I have lived with the challenge of skin as a clinical scientist and as an acute and reconstructive burns surgeon for over 35 years. As such I have no misconceptions regarding the structure and function of the skin. For those who approach biological tissues from an engineering perspective it is easy to be fooled and misled and to think that skin should be an easy tissue to create. Notwithstanding the reality that skin is an organ, indeed the largest organ in the body, one of the key defining aspects about the skin which makes it so difficult to create is that it is an interface between the individual and the environment. It is this interface which gives each individual their completely unique characteristics. Off-the-shelf skin replacement is a dream and it is a dream that tissue engineers, cell and molecular biologists and synthetic biologists have yet to realise.

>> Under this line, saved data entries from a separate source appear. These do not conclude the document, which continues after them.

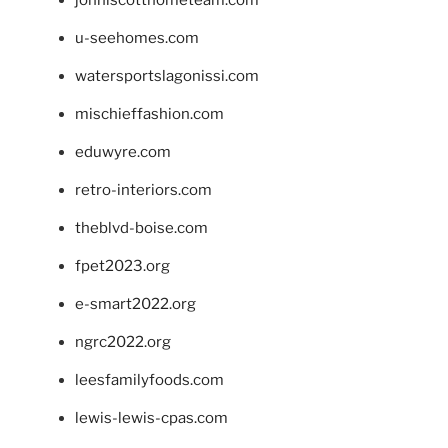
u-seehomes.com
watersportslagonissi.com
mischieffashion.com
eduwyre.com
retro-interiors.com
theblvd-boise.com
fpet2023.org
e-smart2022.org
ngrc2022.org
leesfamilyfoods.com
lewis-lewis-cpas.com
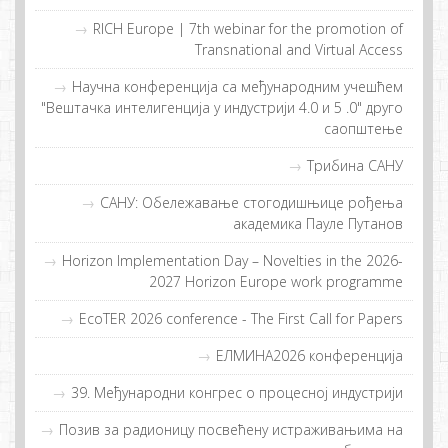
RICH Europe | 7th webinar for the promotion of
Transnational and Virtual Access
Научна конференција са међународним учешћем
"Вештачка интелигенција у индустрији 4.0 и 5 .0" друго
саопштење
Трибина САНУ
САНУ: Обележавање стогодишњице рођења
академика Пауле Путанов
Horizon Implementation Day – Novelties in the 2026-
2027 Horizon Europe work programme
EcoTER 2026 conference - The First Call for Papers
EЛMИНA2026 конференција
39. Међународни конгрес о процесној индустрији
Позив за радионицу посвећену истраживањима на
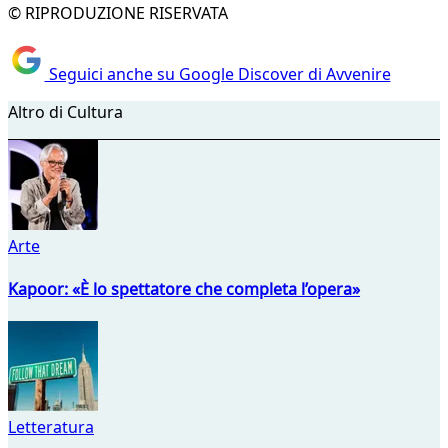
© RIPRODUZIONE RISERVATA
Seguici anche su Google Discover di Avvenire
Altro di Cultura
Arte
Kapoor: «È lo spettatore che completa l’opera»
Letteratura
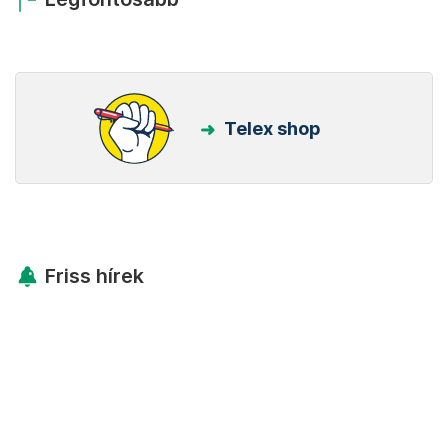
Telex shop
Friss hírek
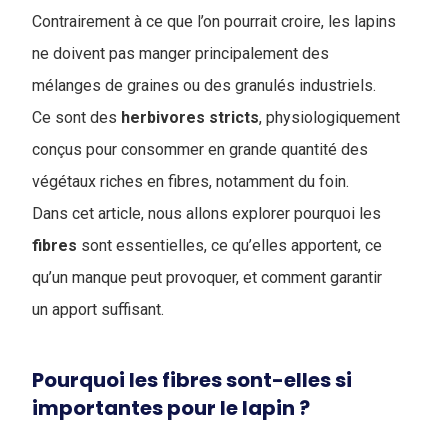
Contrairement à ce que l’on pourrait croire, les lapins
ne doivent pas manger principalement des
mélanges de graines ou des granulés industriels.
Ce sont des
herbivores
stricts
, physiologiquement
conçus pour consommer en grande quantité des
végétaux riches en fibres, notamment du foin.
Dans cet article, nous allons explorer pourquoi les
fibres
sont essentielles, ce qu’elles apportent, ce
qu’un manque peut provoquer, et comment garantir
un apport suffisant.
Pourquoi les fibres sont-elles si
importantes pour le lapin ?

But whilst I continue to be fascinated by the skin, in generality, I am now looking with greater interest at the face and its relationship with muscle. When I think of the term synthetic biology I’m thinking of how we can synthesise biological tissues in a way that they do not have a unique identity; tissues that are not living and that are universally compatible with living biological structures. The interface is going to be a major challenge and another is going to be the control of the composite of non-living and living structures. Whilst we work on the former, the interface, we can explore and develop the functionality in robot design and development. Human muscles are biological actuators. Our goal is to create a synthetic replacement and for me that is a formidable but intensely exciting challenge. It is not synthetic biology but the non-biological synthesis of completely bio-compatible biological form and function, biological synthesis.

 

References

1. Siebert JW, Burd AR, McCarthy JG, et al. Fetal wound healing: a biochemical study of scarless healing. Plastic and Reconstructive Surgery 1990;85(4):495-502.
2. Burd AR, Longaker MT, Adzick NS, et al. Foetal wound healing in a large animal model: the deposition of collagen is confirmed. British Journal of Plastic Surgery 1990;43(5):571-7.

 

Declaration of competing interests: None declared.